Wednesday, August 10, 2011

#UK The Atlantic has a roundup of sarcastic responses from Iran, Libya and China


Jane Kinninmont
The Atlantic has a roundup of sarcastic responses from Iran, Libya and China to :



URI FRIEDMAN9:57 AM ET477 ViewsComment (1)
As British law enforcement combats the rioting and looting by young people that has spread outside London, authoritarian regimes around the world, who've long endured Western criticism over their suppression of citizens, are rebuking England--and, one imagines, the West implicitly--for its response to the mayhem and its vision of how to order society more generally. Here's what they're saying:
  • Iran: On Tuesday, an Iranian Foreign Ministry spokesman demanded that the British government listen to the demands of "protesters" and permit "independent human rights organizations to investigate" violations of "civil rights and civil liberties." On Wednesday, Iranian President Mahmoud Ahmadinejad urged British authorities to "correct their brutal behavior,"adding that the U.N. Security Council should take action against the U.K. and Britain should empower its people rather than launching military operations in Afghanistan and Libya. Other Iranian lawmakers are piling on, with one characterizing the fatal police shooting of a black man named Mark Duggan last week--which touched off London's riots-as a "blatant violation of human rights" and an example of pervasive racism in British society, and another claiming that "extensive discrimination on weaker classes  is a trait of the capitalist system." Politicians have also called for the British embassy in Tehran to be shuttered. Iran used force to squash the protests that erupted after its disputed 2009 presidential election.
  • Libya: In Tripoli, which NATO is currently bombing as part of a mission to protect civilians, Deputy Foreign Minister Khaled Kaaim called for British Prime Minister David Cameron and his government to relinquish power because they "have lost all legitimacy" through their "violent repression of peaceful demonstrations by police." He demanded that the U.N. Security Council--the very body that authorized NATO's bombing campaign--"not stay with its arms crossed in the face of the flagrant violation of the rights of the British people." State-run television also urged British rioters to "defeat this British regime" that "killed their brothers" during NATO's intervention in Libya, according to The Telegraph.
  • Bahrain: In Bahrain, one of the hot spots of the Arab Spring, an editorial in the independent Gulf Daily News today argues that "if the U.K. hadn't been so occupied fraternising with the political opposition in Bahrain, co-managing a coup in Libya, retreating from its misadventures in Iraq and playing hide and seek with the Taliban in Afghanistan--all at a time when the country's national debt is higher than ever--then it might have realised all was not well in its own backyard." The op-ed wonders why, if the British press is so insistent that the disorder in England is 'pure criminality,' it was "so hard for the same broadcasters and publishers to understand that what happened in Bahrain was not so different, if not worse."
  • Zimbabwe: President Robert Mugabe, deviating from a prepared speech to the military on Tuesday, urged the U.K. to turn inward rather than impose sanctions on Zimbabwe for human rights violations and election fraud. "Britain I understand is on fire, London especially and we hope they can extinguish their fire, pay attention to their internal problem and to that fire which is now blazing all over and leave us alone," he declared. "We do not have any fire here and we do not want them to create unnecessary problems in our country."
  • China: On Monday, the state-run news agency Xinhua raised questions about the safety of London's 2012 Olympic Games (despite considerable safety concerns preceding Beijing's 2008 Olympics) and a commentator at the state-run People's Daily wrote that while Western powers have long touted Internet freedom and condemned countries like China who control the web, they're now "tasting the bitter fruit [of their complacency] and they can't complain about it" (there are reports that London's riots have been partially fueled by social media).

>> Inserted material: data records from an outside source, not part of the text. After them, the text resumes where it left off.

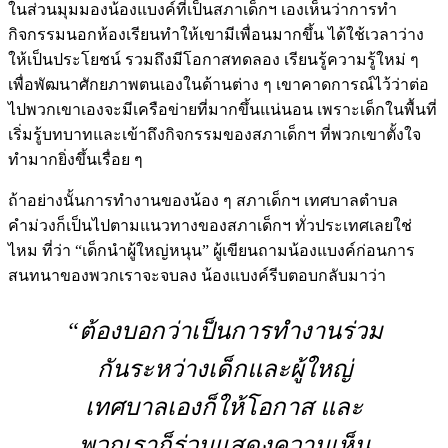
ในส่วนมุมมองน้องแบงค์ที่เป็นสภาเด็กฯ เองเห็นว่าการทำ
กิจกรรมนอกห้องเรียนทำให้เขามีเพื่อนมากขึ้น ได้ใช้เวลาว่าง
ให้เป็นประโยชน์ รวมถึงมีโอกาสทดลอง เรียนรู้ความรู้ใหม่ ๆ
เพื่อพัฒนาศักยภาพตนเองในด้านต่าง ๆ เขาคาดการณ์ไว้ว่าต่อ
ไปพวกเขาเองจะมีเครือข่ายที่มากขึ้นแน่นอน เพราะเด็กในพื้นที่
เริ่มรู้บทบาทและเข้าถึงกิจกรรมของสภาเด็กฯ ที่พวกเขาตั้งใจ
ทำมากยิ่งขึ้นเรื่อย ๆ
ถ้าอย่างนั้นการทำงานของน้อง ๆ สภาเด็กฯ เทศบาลตำบล
คำม่วงก็เป็นไปตามแนวทางของสภาเด็กฯ ทั่วประเทศเลยใช่
ไหม ที่ว่า “เด็กนำผู้ใหญ่หนุน” ผู้เขียนถามน้องแบงค์ก่อนการ
สนทนาของพวกเราจะจบลง น้องแบงค์รีบตอบกลับมาว่า
“
ต้องบอกว่าเป็นการทำงานร่วม
กันระหว่างเด็กและผู้ใหญ่
เทศบาลเองก็ให้โอกาส และ
พวกเราก็ร่วมแสดงความเห็น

But an op-ed in the state-run Global Times today claims that Chinese news outlets have shown admirable restraint during the London riots, refraining from blaming the British for cracking down on a youth 'revolution,' questioning London's ability to host the Olympics, and probing the ethnic tensions behind the unrest. The op-ed urges the British press to "stop being mean" and follow suit:
The riot in London must have something to do with human rights abuses. But it is hypocritical to talk about human rights issues without taking into account of the context. 

These, however, are what the British and some of its media have done to China. 

They enjoy ridiculing China's effort in improving its governance and society, often side with violent rioters and even launch official protests to the Chinese government when social conflicts break out in China.